The songs on this album are very catchy, and the lyrics are quite poetic for the most part. In “Soul Searching” he somewhat shockingly mentions that he “sympathizes with the Columbine murderers.” Probably many people would on some level, if they had been bullied or made fun of in school at any time in their life. Whether he is serious or whether it is just a lyrical metaphor, there actually is always some genuine soul searching going on when someone faces potentially dark thoughts. This is the type of stuff that ties the album together nicely with the title. Is it artistic truth and intellectual honesty, misunderstood by unimaginative people? Or is P.A.T. just another embodiment of the worst of hip hop stereotypes? Maybe a bit of both?

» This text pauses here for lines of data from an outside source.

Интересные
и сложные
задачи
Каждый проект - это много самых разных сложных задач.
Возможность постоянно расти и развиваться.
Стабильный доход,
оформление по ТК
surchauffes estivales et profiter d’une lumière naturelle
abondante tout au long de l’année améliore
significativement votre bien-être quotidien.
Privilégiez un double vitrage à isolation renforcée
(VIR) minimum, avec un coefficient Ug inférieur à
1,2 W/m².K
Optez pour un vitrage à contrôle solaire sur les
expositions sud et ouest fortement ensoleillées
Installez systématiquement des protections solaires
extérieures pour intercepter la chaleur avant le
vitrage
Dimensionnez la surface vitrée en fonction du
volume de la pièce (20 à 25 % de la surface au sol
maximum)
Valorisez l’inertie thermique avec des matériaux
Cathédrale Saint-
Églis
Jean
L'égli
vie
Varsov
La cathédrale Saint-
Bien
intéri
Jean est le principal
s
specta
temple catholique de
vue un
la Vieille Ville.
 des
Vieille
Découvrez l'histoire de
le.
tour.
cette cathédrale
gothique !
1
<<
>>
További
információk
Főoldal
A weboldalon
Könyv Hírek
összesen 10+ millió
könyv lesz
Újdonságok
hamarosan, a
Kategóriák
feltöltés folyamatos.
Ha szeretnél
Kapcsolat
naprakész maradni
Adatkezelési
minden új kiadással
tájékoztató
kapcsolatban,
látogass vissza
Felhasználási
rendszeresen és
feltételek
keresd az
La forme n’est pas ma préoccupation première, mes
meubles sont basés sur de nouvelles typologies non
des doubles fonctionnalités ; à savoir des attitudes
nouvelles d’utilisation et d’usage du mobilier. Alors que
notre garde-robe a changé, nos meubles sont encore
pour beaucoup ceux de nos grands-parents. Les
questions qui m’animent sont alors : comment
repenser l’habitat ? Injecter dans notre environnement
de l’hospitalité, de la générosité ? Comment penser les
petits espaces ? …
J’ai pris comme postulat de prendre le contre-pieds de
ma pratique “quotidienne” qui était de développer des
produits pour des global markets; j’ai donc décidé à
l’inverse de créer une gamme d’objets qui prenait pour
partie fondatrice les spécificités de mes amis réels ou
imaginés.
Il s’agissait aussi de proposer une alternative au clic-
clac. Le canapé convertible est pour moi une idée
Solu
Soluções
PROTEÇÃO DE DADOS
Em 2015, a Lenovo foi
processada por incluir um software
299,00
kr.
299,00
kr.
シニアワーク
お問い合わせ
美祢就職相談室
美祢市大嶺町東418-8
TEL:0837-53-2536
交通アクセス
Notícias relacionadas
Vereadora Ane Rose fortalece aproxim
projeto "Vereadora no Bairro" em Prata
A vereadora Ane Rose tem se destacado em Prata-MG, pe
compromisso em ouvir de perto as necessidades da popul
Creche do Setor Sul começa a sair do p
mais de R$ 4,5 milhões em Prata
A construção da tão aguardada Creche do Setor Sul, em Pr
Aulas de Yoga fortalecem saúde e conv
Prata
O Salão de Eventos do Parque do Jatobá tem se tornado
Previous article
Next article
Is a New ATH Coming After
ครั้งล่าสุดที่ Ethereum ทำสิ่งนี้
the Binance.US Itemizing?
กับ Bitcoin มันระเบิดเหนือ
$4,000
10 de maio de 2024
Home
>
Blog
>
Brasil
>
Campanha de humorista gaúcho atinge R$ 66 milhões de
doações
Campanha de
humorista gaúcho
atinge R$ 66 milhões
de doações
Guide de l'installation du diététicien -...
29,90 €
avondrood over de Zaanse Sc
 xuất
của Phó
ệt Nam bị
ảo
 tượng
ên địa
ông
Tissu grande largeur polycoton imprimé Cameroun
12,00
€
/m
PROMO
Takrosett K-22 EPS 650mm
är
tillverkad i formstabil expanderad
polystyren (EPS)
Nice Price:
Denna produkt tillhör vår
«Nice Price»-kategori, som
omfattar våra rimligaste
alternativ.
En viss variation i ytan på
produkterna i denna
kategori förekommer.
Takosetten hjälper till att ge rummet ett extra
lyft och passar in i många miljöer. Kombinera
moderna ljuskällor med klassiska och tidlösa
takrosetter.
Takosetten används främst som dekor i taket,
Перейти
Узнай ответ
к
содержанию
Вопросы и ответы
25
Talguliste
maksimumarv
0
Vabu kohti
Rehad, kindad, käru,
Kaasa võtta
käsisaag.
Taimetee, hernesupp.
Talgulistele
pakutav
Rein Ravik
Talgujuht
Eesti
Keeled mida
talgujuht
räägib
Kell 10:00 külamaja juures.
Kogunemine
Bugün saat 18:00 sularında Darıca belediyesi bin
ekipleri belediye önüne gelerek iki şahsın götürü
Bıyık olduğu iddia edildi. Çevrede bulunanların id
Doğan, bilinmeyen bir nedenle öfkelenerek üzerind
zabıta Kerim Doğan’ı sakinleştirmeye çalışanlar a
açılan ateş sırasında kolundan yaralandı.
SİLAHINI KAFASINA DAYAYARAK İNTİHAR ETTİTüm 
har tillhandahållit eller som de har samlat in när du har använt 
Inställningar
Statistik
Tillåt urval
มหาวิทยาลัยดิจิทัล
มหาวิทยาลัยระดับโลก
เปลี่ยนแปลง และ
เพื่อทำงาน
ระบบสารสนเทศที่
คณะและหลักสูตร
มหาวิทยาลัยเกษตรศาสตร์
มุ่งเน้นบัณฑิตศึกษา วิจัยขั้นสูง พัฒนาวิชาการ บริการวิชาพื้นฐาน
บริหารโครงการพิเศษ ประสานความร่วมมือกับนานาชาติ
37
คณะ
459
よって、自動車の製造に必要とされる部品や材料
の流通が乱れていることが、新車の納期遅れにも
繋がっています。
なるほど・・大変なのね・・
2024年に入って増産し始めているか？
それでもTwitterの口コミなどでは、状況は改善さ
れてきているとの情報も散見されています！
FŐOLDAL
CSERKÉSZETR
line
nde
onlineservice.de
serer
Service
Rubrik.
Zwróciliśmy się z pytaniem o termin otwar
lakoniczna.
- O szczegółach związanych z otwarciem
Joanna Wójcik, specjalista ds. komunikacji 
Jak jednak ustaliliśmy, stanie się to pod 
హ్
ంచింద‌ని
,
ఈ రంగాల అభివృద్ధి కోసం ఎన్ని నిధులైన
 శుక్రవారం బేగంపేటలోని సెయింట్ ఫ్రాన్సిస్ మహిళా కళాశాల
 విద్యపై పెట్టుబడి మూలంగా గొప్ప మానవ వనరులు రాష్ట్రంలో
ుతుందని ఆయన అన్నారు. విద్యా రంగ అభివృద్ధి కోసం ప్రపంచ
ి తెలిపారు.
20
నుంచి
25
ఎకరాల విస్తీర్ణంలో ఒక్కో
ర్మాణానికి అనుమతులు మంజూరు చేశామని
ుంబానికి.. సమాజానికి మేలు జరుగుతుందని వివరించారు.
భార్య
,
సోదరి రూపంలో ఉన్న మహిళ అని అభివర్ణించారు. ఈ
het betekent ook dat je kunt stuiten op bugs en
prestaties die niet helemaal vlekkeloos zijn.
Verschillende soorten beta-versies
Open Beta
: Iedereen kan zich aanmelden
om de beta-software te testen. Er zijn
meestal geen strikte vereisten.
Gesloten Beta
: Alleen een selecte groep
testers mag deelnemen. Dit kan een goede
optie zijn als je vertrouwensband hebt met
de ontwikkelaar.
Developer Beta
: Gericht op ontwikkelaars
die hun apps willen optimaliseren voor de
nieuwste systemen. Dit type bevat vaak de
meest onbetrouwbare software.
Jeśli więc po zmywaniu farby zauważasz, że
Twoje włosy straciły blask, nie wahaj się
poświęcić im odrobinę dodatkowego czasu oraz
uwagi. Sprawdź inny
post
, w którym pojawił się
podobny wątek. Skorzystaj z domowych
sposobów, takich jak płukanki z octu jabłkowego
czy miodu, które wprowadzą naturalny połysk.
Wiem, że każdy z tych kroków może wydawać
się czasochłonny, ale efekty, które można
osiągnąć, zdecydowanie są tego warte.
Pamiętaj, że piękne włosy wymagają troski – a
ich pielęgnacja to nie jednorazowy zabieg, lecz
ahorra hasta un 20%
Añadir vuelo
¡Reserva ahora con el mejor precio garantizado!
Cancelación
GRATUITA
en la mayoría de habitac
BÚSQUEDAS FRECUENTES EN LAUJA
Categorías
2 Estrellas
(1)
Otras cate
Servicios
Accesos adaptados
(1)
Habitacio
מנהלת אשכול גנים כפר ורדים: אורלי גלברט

What seems to separate him from most other hip hop artists is a self awareness and witty sense of humor about the matter. Even though you can tell he has some street cred and could get tough if he wanted to, he comes off more as a guy you’d want to hang out with and wax nostalgic about vintage Super Nintendo games and 80′s TV than someone who’s going to corrupt your children and radicalize oppressed peoples. His demeanor is just too polite and reasonable for all that. Check out his music. It’s worth a few listens.